RIYADH - Saudi King Abdullah opened the annual summit of Gulf leaders on Saturday with a warning that the Arab world was like a powder keg waiting to explode, citing the situation in the Palestinian territories, Iraq and Lebanon.
"Our Arab region is besieged by a number of dangers, as if it was a powder keg waiting for a spark to explode," he told the rulers of the oil-rich monarchies gathered in Riyadh for a two-day meeting.
The Palestinians were reeling from "a hostile and ugly occupation" by Israel while the international community watched their "bloody tragedy like a spectator," Abdullah said.
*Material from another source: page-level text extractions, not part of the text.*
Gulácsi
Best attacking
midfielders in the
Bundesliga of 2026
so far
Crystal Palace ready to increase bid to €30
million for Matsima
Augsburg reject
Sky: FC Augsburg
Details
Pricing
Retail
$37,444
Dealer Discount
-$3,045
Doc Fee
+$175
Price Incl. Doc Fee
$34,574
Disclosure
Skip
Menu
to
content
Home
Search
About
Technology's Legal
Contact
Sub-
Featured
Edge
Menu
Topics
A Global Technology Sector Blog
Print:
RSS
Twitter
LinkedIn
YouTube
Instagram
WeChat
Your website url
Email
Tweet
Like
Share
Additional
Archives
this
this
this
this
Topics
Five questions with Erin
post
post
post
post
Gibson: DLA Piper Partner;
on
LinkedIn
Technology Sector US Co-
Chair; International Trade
But "most dangerous for the (Palestinian) cause is the conflict among brethren," he said in a reference to the differences between Palestinian president Mahmud Abbas' Fatah faction and the Islamist Hamas movement that have hampered efforts to form a unity government.
In Iraq "a brother is still killing his brother," Abdullah said of the mounting sectarian violence pitting Sunnis against Shiites.
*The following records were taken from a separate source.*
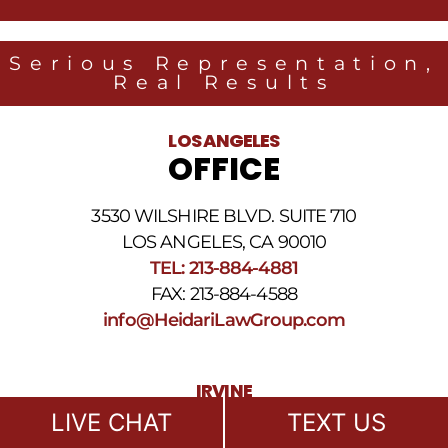
from
Heidari
Law
Serious Representation,
Group
Real Results
related
to
legal
LOS ANGELES
news
OFFICE
at
the
phone
3530 WILSHIRE BLVD. SUITE 710
number
provided
LOS ANGELES, CA 90010
above.
TEL: 213-884-4881
The
FAX: 213-884-4588
SMS
frequency
info@HeidariLawGroup.com
may
vary.
Data
IRVINE
rates
OFFICE
may
LIVE CHAT
TEXT US
apply.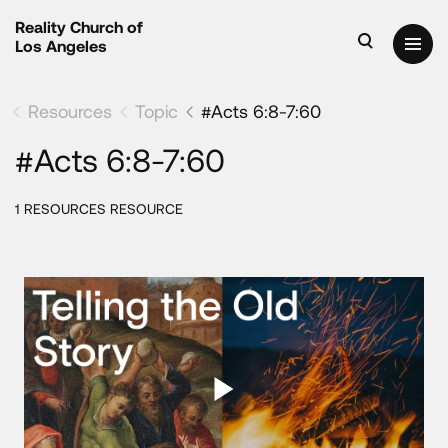
Reality Church of
Los Angeles
Resources
Topic
#Acts 6:8-7:60
#Acts 6:8-7:60
1 RESOURCES RESOURCE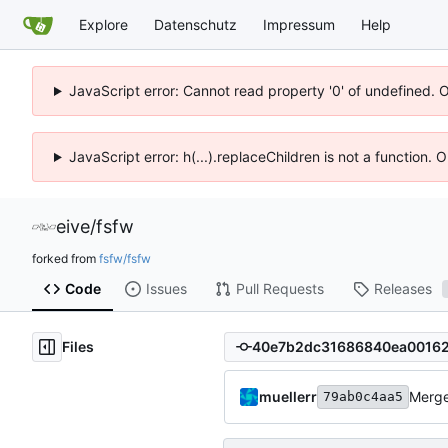
Explore
Datenschutz
Impressum
Help
JavaScript error: Cannot read property '0' of undefined. 
JavaScript error: h(...).replaceChildren is not a function.
eive
/
fsfw
forked from
fsfw/fsfw
Code
Issues
Pull Requests
Releases
Files
muellerr
Merge
79ab0c4aa5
Abdullah also warned that Lebanon, which was rocked by civil war in 1975-1990, risked sliding into renewed civil strife as a result of the current standoff between pro- and anti-Syrian camps.
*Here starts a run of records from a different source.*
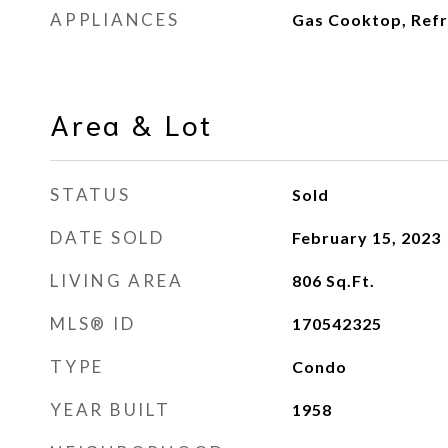
APPLIANCES
Gas Cooktop, Refr
Area & Lot
STATUS
Sold
DATE SOLD
February 15, 2023
LIVING AREA
806
Sq.Ft.
MLS® ID
170542325
TYPE
Condo
YEAR BUILT
1958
"In Lebanon, we see dark clouds threatening the unity of the homeland, which risks sliding again into... conflict among the sons of the same country," he said.
The heads of state of Gulf Cooperation Council members Bahrain, Kuwait, Oman, Qatar and the United Arab Emirates were present alongside the Saudi monarch, the first time in several years that all six rulers have attended the bloc's year-end summit.